Os usuários do metrô de Moscou, que passam de 9 milhões por dia, não precisam mais fazer fila para comprar bilhetes. Um novo sistema, lançado em 240 estações da capital russa, não necessita de dinheiro, cartão ou smartphone. “Basta olhar para a câmera para passar pelas catracas”, disse o prefeito de Moscou, Sergey Sobyanin, em um tuíte na noite anterior à estreia do primeiro sistema de reconhecimento facial em grande escala do mundo, o Face Pay. Para acioná-lo, os passageiros só têm de cadastrar fotos, um cartão do banco e sua versão do bilhete único em um aplicativo. A modernidade, disponível também em países como China, Estados Unidos, Espanha, Israel e Nigéria, chega agora ao Brasil com mais força.
As empresas brasileiras já tinham a biometria facial no seu radar. Em 2017, a Renner, por meio de sua financeira Realize CFI, foi uma das primeiras a usá-la, mas de forma mais restrita, como a concessão de crédito. Começou testando a tecnologia em 58 de suas unidades, no Rio de Janeiro, em São Paulo e Porto Alegre. Em março do ano seguinte, implantou-a nas suas 330 lojas. Em 2020, mais um avanço: o cliente não precisava mais tirar a máscara para ser reconhecido. Recentemente, outros negócios no país adotaram o sistema, agora para completar pagamentos na boca do caixa. A rede de supermercados D’Ville, de Uberlândia, e o grupo varejista Muffato, com sede em Cascavel e lojas nos estados do Paraná e São Paulo, foram alguns deles.

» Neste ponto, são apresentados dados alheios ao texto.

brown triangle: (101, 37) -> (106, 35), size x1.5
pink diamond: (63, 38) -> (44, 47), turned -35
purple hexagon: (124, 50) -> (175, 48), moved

Uma das vantagens do reconhecimento facial é diminuir o contato com máquinas de cartão e outros equipamentos, uma característica de valor em tempos de distanciamento social. É simples: o usuário baixa um aplicativo, cadastra um cartão de crédito ou débito e tira alguns autorretratos. Ao ser escaneado, o rosto do cliente é reconhecido pelo sistema e o crédito feito na conta da empresa. O mecanismo, garantem os programadores, diferencia uma pessoa real de uma foto ou vídeo, o que diminui significativamente a possibilidade de fraudes. “Essa tecnologia já está presente no nosso dia a dia, em aplicativos de bancos e no desbloqueio de smartphones”, afirma Eládio Isoppo, CEO da Payface, que fornece o serviço. “O pagamento é só uma variação dela.”

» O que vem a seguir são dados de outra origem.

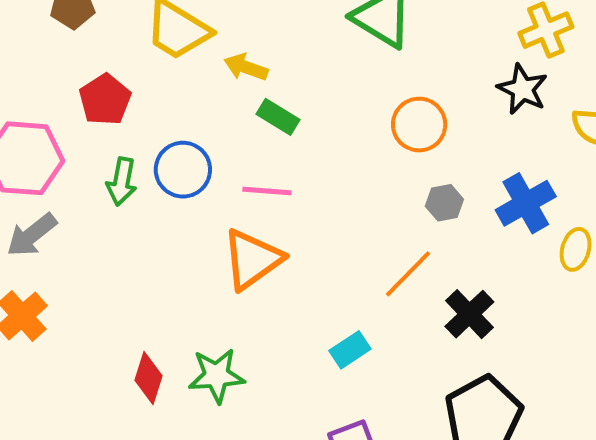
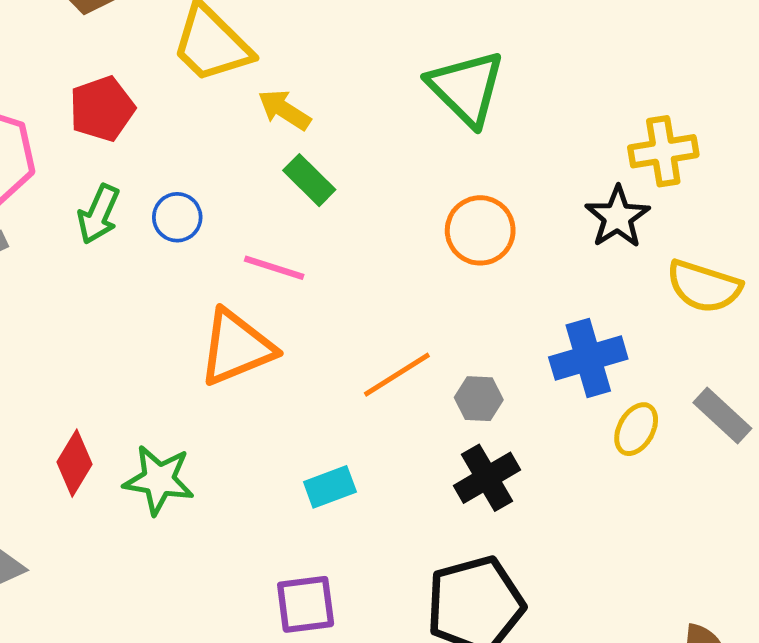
blue circle: (183, 170) -> (177, 217), size x0.7
gray hexagon: (444, 203) -> (479, 399), moved
orange line: (408, 274) -> (397, 375), moved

Há outros usos possíveis. Pouco tempo atrás, o gigante chinês Tencent anunciou que utilizaria o reconhecimento facial para impedir que menores de idade joguem videogame até de madrugada. Em São Paulo, o Aeroporto de Congonhas começou a testar câmeras de biometria facial para facilitar a comprovação de identidade dos passageiros e agilizar o embarque. Uma questão permanece no ar: a privacidade. Como garantir que os dados e imagens armazenados pelos estabelecimentos não sejam compartilhados com terceiros? Há menos de um mês, a Meta, a holding do Facebook, divulgou que acabaria com o recurso em suas plataformas para assegurar aos usuários de suas redes sociais que as imagens arquivadas não corram risco de ser acessadas externamente. A empresa tem sido alvo de críticas por parte de ex-funcionários e do governo americano.

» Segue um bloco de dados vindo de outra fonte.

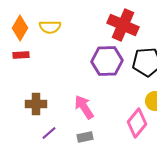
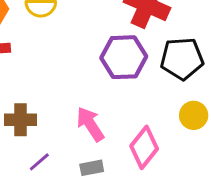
pink diamond: (137, 123) -> (144, 147), moved

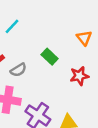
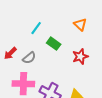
cyan line: (12, 26) -> (36, 28), moved

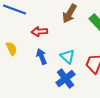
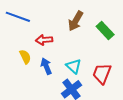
yellow semicircle: (11, 49) -> (25, 57), moved

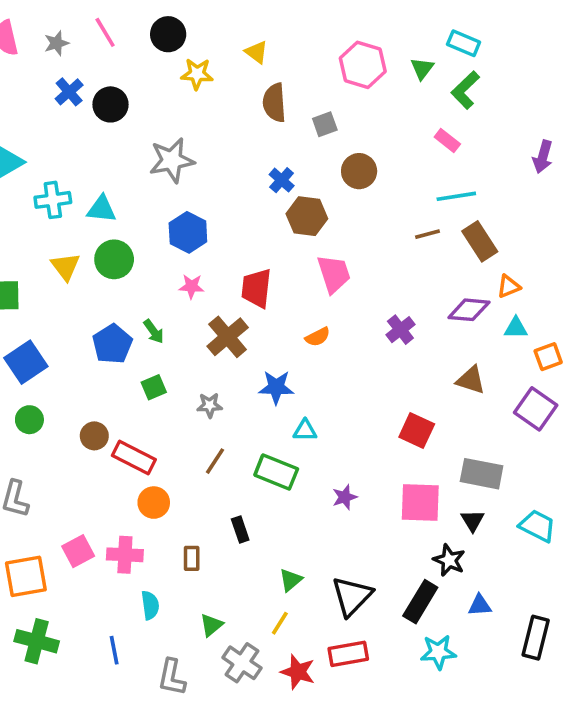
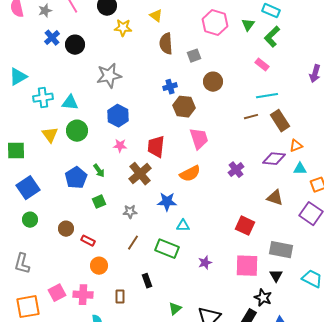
blue cross: (282, 180) -> (170, 87), turned 32
orange semicircle: (318, 337) -> (190, 174), size x1.5
red rectangle: (134, 458) -> (88, 241), size x0.6

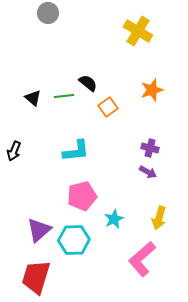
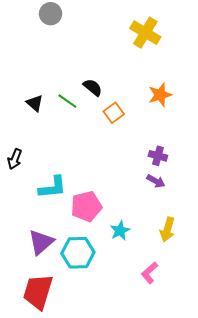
green line: (64, 96) -> (67, 101), turned 42
cyan L-shape: (76, 151) -> (53, 187), moved
pink L-shape: (142, 259) -> (150, 273), size x0.6

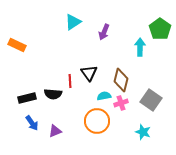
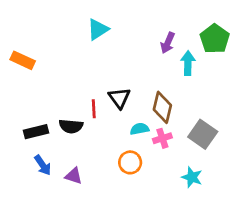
purple arrow: (104, 32) -> (168, 43), moved
orange circle: (97, 121) -> (130, 162), size x0.7
purple triangle: (55, 131) -> (74, 176), turned 40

De fato, há questões sensíveis em jogo. Em Moscou, as autoridades locais instalaram uma rede com cerca de 175 000 câmeras de vigilância com capacidade para reconhecer o rosto das pessoas. Ativistas de direitos humanos disseram que o sistema foi usado tanto para identificar opositores do governo de Vladimir Putin quanto para garantir que a população cumprisse o confinamento a que a cidade foi submetida na primavera de 2020.
Os especialistas alertam sobre o fato de que é fundamental que as empresas ajam de modo transparente em relação ao funcionamento da tecnologia e o armazenamento de informações. Só assim a pessoa que for pagar a conta se sentirá protegida e segura para mostrar a cara diante do equipamento. Resolvida essa questão, o uso do reconhecimento facial representa a modernização de um processo que vem passando por transformações intensas nos últimos. Isso é ótimo para a parte mais interessada na história: o consumidor.